Of course librarians have known for a long time how important controlled vocabulary is for subject access. The blog post “Integrating taxonomies with search” underscores the value of terminology control and highlights four techniques which improve the search experience using taxonomies.
The example screenshot in the post is from CAB Direct, a source of reference for applied life science articles (introductory video). There’s a special section in CAB Direct dedicated to the CAB thesaurus where you can browse or search for specific terms.
The databases CAB Abstracts and Global Health which underlie the database platform are maintained by CABI, a non-profit international organization in the agricultural and environmental sector.
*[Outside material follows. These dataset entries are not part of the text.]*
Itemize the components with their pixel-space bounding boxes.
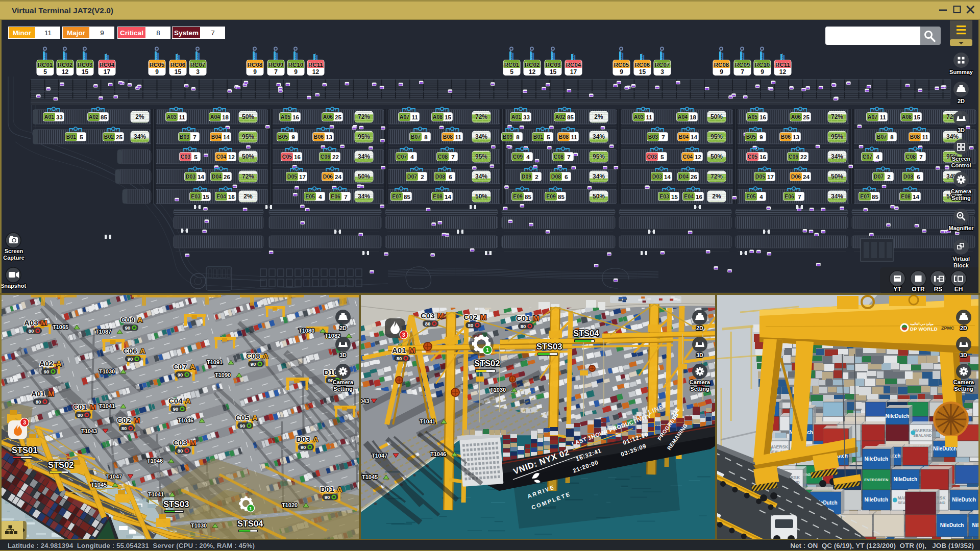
svg-text:D01: D01 (320, 485, 334, 493)
svg-text:85: 85 (567, 114, 574, 120)
svg-text:7: 7 (344, 194, 347, 200)
svg-text:Setting: Setting (954, 386, 973, 392)
svg-text:A08: A08 (433, 114, 443, 120)
svg-text:14: 14 (198, 174, 204, 180)
svg-text:72%: 72% (242, 173, 254, 180)
svg-text:M: M (437, 311, 444, 320)
svg-text:6: 6 (917, 174, 920, 180)
svg-text:80: 80 (29, 328, 34, 334)
svg-text:E05: E05 (305, 193, 315, 199)
svg-text:3: 3 (196, 68, 200, 76)
svg-text:72%: 72% (831, 113, 843, 120)
svg-text:YT: YT (893, 286, 901, 293)
svg-text:16: 16 (228, 194, 235, 200)
svg-text:B01: B01 (66, 134, 76, 140)
svg-text:72%: 72% (358, 113, 370, 120)
svg-text:34%: 34% (593, 173, 605, 180)
svg-text:17: 17 (570, 68, 577, 76)
svg-text:E05: E05 (746, 193, 756, 199)
svg-text:11: 11 (879, 114, 886, 120)
svg-text:C05: C05 (235, 413, 250, 422)
svg-text:STS01: STS01 (12, 445, 37, 455)
svg-text:E03: E03 (659, 193, 669, 199)
svg-text:NileDutch: NileDutch (864, 456, 888, 462)
svg-text:9: 9 (760, 134, 763, 140)
svg-text:Major: Major (67, 29, 86, 37)
svg-text:D08: D08 (435, 173, 445, 180)
svg-text:T1043: T1043 (81, 428, 97, 434)
svg-text:11: 11 (922, 134, 928, 140)
svg-text:RC11: RC11 (775, 62, 790, 68)
svg-text:E04: E04 (216, 193, 226, 199)
svg-text:2: 2 (421, 174, 424, 180)
svg-text:25: 25 (116, 134, 122, 140)
svg-text:95%: 95% (710, 133, 723, 140)
svg-text:14: 14 (445, 194, 451, 200)
svg-text:8: 8 (424, 134, 428, 140)
svg-text:16: 16 (292, 114, 299, 120)
svg-text:C03: C03 (181, 154, 190, 160)
svg-text:C05: C05 (748, 154, 757, 160)
svg-text:STS04: STS04 (573, 329, 599, 338)
svg-text:80: 80 (468, 322, 474, 328)
svg-text:85: 85 (101, 114, 107, 120)
svg-text:95%: 95% (475, 153, 487, 160)
svg-text:Camera: Camera (690, 379, 710, 385)
svg-text:85: 85 (558, 194, 565, 200)
svg-text:RC02: RC02 (525, 62, 540, 68)
svg-text:RC09: RC09 (268, 62, 283, 68)
svg-text:A: A (56, 359, 62, 368)
svg-text:C02: C02 (463, 313, 478, 321)
svg-text:Virtual: Virtual (952, 256, 970, 262)
svg-text:T1041: T1041 (99, 403, 115, 409)
svg-text:T1045: T1045 (91, 482, 107, 488)
svg-text:E07: E07 (860, 193, 870, 199)
svg-text:NileDutch: NileDutch (886, 413, 910, 419)
svg-text:D07: D07 (874, 173, 884, 180)
svg-text:7: 7 (567, 154, 570, 160)
svg-text:043: 043 (360, 398, 369, 404)
svg-text:C09: C09 (120, 315, 135, 324)
svg-text:Setting: Setting (951, 195, 970, 201)
svg-text:B09: B09 (503, 134, 512, 140)
svg-text:15: 15 (671, 194, 678, 200)
svg-text:14: 14 (223, 134, 230, 140)
svg-text:6: 6 (449, 174, 452, 180)
svg-text:M: M (41, 318, 47, 327)
svg-text:T1046: T1046 (430, 451, 446, 457)
svg-text:5: 5 (660, 154, 664, 160)
svg-text:12: 12 (312, 68, 320, 76)
svg-text:7: 7 (741, 68, 744, 76)
svg-text:RC06: RC06 (170, 62, 185, 68)
svg-text:STS02: STS02 (474, 359, 500, 368)
svg-text:50%: 50% (831, 173, 843, 180)
svg-text:C01: C01 (73, 403, 87, 411)
svg-text:RC04: RC04 (100, 62, 115, 68)
svg-text:50%: 50% (710, 153, 723, 160)
svg-text:A01: A01 (392, 346, 406, 355)
svg-text:Camera: Camera (953, 379, 974, 385)
svg-text:26: 26 (691, 174, 697, 180)
svg-text:Minor: Minor (13, 29, 32, 37)
svg-text:11: 11 (411, 114, 418, 120)
svg-text:15: 15 (445, 114, 451, 120)
svg-text:T1091: T1091 (207, 359, 223, 365)
svg-text:2D: 2D (339, 325, 347, 331)
svg-text:T1030: T1030 (191, 522, 207, 529)
svg-text:T1045: T1045 (362, 474, 378, 480)
svg-text:17: 17 (299, 174, 306, 180)
svg-text:C08: C08 (438, 154, 448, 160)
svg-text:MAERSK: MAERSK (913, 428, 933, 433)
svg-text:90: 90 (178, 372, 183, 378)
svg-text:A08: A08 (902, 114, 912, 120)
svg-text:50%: 50% (593, 193, 605, 200)
svg-text:15: 15 (175, 68, 182, 76)
svg-text:RC11: RC11 (308, 62, 323, 68)
svg-text:Camera: Camera (333, 379, 354, 385)
svg-text:50%: 50% (242, 153, 254, 160)
svg-text:95%: 95% (358, 133, 370, 140)
svg-text:A06: A06 (791, 114, 801, 120)
svg-text:8: 8 (890, 134, 894, 140)
svg-text:B03: B03 (180, 134, 189, 140)
svg-text:D08: D08 (551, 173, 561, 180)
It’s encouraging to read the conclusion that “integrating taxonomies with search is therefore at heart a business issue” – it shows that the importance of structured subject access is recognized (in the corporate sector too, for that matter), and it should make librarians confident that we have a real value to bring to the table.
Lumas offers photography as art editions. I came across one of their galleries while strolling around Stilwerk yesterday and thought I’d take a look at their website.
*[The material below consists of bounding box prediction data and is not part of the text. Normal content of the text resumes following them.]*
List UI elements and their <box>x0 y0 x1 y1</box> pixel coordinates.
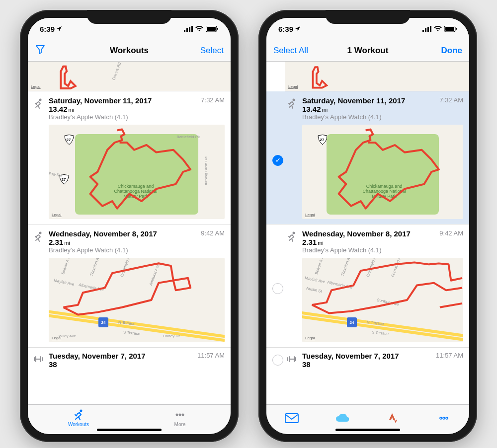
svg-rect-3 <box>191 26 193 32</box>
status-time: 6:39 <box>278 25 293 33</box>
running-icon <box>32 96 49 112</box>
map-peek[interactable]: Givens Rd Legal <box>28 62 231 91</box>
svg-rect-19 <box>456 28 457 30</box>
svg-point-9 <box>80 410 83 412</box>
tab-label: Workouts <box>68 422 89 427</box>
svg-point-25 <box>446 417 448 419</box>
svg-rect-5 <box>207 27 216 31</box>
workout-date: Saturday, November 11, 2017 <box>49 96 152 105</box>
workout-row[interactable]: Tuesday, November 7, 2017 38 11:57 AM <box>28 348 231 369</box>
battery-icon <box>444 25 457 33</box>
svg-rect-15 <box>427 27 429 32</box>
notch <box>326 10 410 24</box>
workout-map[interactable]: 24 Belvoir Ave Thornton Ave Brookfield A… <box>49 258 225 342</box>
svg-rect-6 <box>217 28 218 30</box>
nav-title: Workouts <box>75 46 184 56</box>
workout-date: Wednesday, November 8, 2017 <box>302 229 411 238</box>
workout-row[interactable]: Wednesday, November 8, 2017 2.31mi 9:42 … <box>266 224 469 348</box>
workout-map[interactable]: 27 27 Chickamauga and Chattanooga Nation… <box>49 125 225 219</box>
select-all-button[interactable]: Select All <box>273 46 313 56</box>
selection-checkbox[interactable] <box>272 283 283 294</box>
strava-icon <box>387 412 399 424</box>
workout-map[interactable]: 24 Belvoir Ave Thornton Ave Brookfield A… <box>302 258 463 342</box>
svg-point-11 <box>179 414 181 416</box>
running-icon <box>72 409 85 421</box>
workout-time: 9:42 AM <box>435 229 463 237</box>
running-icon <box>285 229 302 245</box>
svg-point-23 <box>440 417 442 419</box>
workout-distance: 13.42 <box>49 105 68 113</box>
done-button[interactable]: Done <box>422 46 462 56</box>
svg-point-7 <box>39 99 42 101</box>
nav-bar: Workouts Select <box>28 40 231 62</box>
screen: 6:39 Select All 1 Workout Done Legal ✓ <box>266 18 469 434</box>
svg-point-21 <box>293 232 295 234</box>
map-peek[interactable]: Legal <box>285 62 469 91</box>
workout-row[interactable]: Wednesday, November 8, 2017 2.31mi 9:42 … <box>28 224 231 348</box>
cloud-icon <box>334 413 350 424</box>
tab-more[interactable]: More <box>129 409 231 427</box>
selection-checkbox[interactable] <box>272 355 283 366</box>
home-indicator[interactable] <box>97 429 162 431</box>
workout-list[interactable]: Legal ✓ Saturday, November 11, 2017 13.4… <box>266 62 469 404</box>
workout-device: Bradley's Apple Watch (4.1) <box>49 113 225 121</box>
map-legal[interactable]: Legal <box>305 336 315 340</box>
select-button[interactable]: Select <box>184 46 224 56</box>
map-legal[interactable]: Legal <box>305 213 315 217</box>
running-icon <box>32 229 49 245</box>
more-button[interactable] <box>418 413 469 424</box>
svg-point-8 <box>39 232 42 234</box>
gym-icon <box>285 352 302 369</box>
running-icon <box>285 96 302 112</box>
selection-checkbox[interactable]: ✓ <box>272 155 283 166</box>
nav-title: 1 Workout <box>313 46 422 56</box>
signal-icon <box>184 25 193 33</box>
map-legal[interactable]: Legal <box>52 336 62 340</box>
workout-device: Bradley's Apple Watch (4.1) <box>302 246 463 254</box>
status-time: 6:39 <box>40 25 55 33</box>
tab-workouts[interactable]: Workouts <box>28 409 129 427</box>
map-legal[interactable]: Legal <box>288 84 298 89</box>
workout-device: Bradley's Apple Watch (4.1) <box>302 113 463 121</box>
svg-rect-2 <box>189 27 190 32</box>
workout-map[interactable]: 27 Chickamauga and Chattanooga National … <box>302 125 463 219</box>
filter-button[interactable] <box>35 44 75 57</box>
workout-device: Bradley's Apple Watch (4.1) <box>49 246 225 254</box>
mail-button[interactable] <box>266 413 317 424</box>
mail-icon <box>284 413 299 424</box>
strava-button[interactable] <box>368 412 418 424</box>
home-indicator[interactable] <box>335 429 400 431</box>
tab-label: More <box>174 422 186 427</box>
gym-icon <box>32 352 49 369</box>
workout-row[interactable]: Saturday, November 11, 2017 13.42mi 7:32… <box>28 91 231 224</box>
workout-list[interactable]: Givens Rd Legal Saturday, November 11, 2… <box>28 62 231 404</box>
workout-row[interactable]: Tuesday, November 7, 2017 38 11:57 AM <box>266 348 469 369</box>
map-legal[interactable]: Legal <box>31 84 41 89</box>
svg-rect-16 <box>430 26 431 32</box>
workout-date: Tuesday, November 7, 2017 <box>302 352 399 360</box>
wifi-icon <box>195 25 203 33</box>
map-legal[interactable]: Legal <box>52 213 62 217</box>
workout-date: Saturday, November 11, 2017 <box>302 96 405 105</box>
svg-rect-22 <box>285 414 298 423</box>
workout-row[interactable]: ✓ Saturday, November 11, 2017 13.42mi 7:… <box>266 91 469 224</box>
distance-unit: mi <box>64 240 70 246</box>
svg-rect-18 <box>445 27 454 31</box>
signal-icon <box>422 25 431 33</box>
svg-rect-14 <box>425 28 426 32</box>
cloud-button[interactable] <box>317 413 368 424</box>
wifi-icon <box>434 25 442 33</box>
svg-point-20 <box>293 99 295 101</box>
svg-rect-13 <box>422 30 424 32</box>
svg-rect-1 <box>186 28 188 32</box>
svg-point-24 <box>443 417 445 419</box>
nav-bar: Select All 1 Workout Done <box>266 40 469 62</box>
location-icon <box>56 25 62 33</box>
workout-time: 11:57 AM <box>193 352 225 359</box>
workout-time: 7:32 AM <box>435 96 463 104</box>
more-icon <box>173 409 187 421</box>
location-icon <box>295 25 301 33</box>
workout-time: 11:57 AM <box>432 352 463 359</box>
workout-date: Wednesday, November 8, 2017 <box>49 229 157 238</box>
svg-point-12 <box>182 414 184 416</box>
Why do I mention it here? Metadata, of course! They do a pretty good job at providing a search interface with categories for browsing, and they have information about the artists such as CV and general introductions into their approach and work. But I have a feeling they could benefit from information professionals organizing their assets and enriching the metadata (how about controlled vocabularies to add depth to search and retrieval or applying the VRA Core image description standard?).
Discovery tools with search engine functionality are increasingly being introduced to replace traditional library OPACs. What does this mean for those creating or managing metadata, the catalogers? The role of catalogers gets more important, because however nifty the frond-end is, the underlying data has to be accurate to be useful and to enable findability, and this is even more true now than it was in the days of the OPAC. Catalogers thus have greater responsibility towards the user. Fill in fields correctly or not at all, but not carelessly – data has to be as reliable as possible for machine processing and for the display generated from it. Fields that seem insignificant today may be essential for tomorrow’s technology. We don’t create metadata just for current systems or tools, we also want it to be usable in the future that may yield possibilities we can’t yet foresee.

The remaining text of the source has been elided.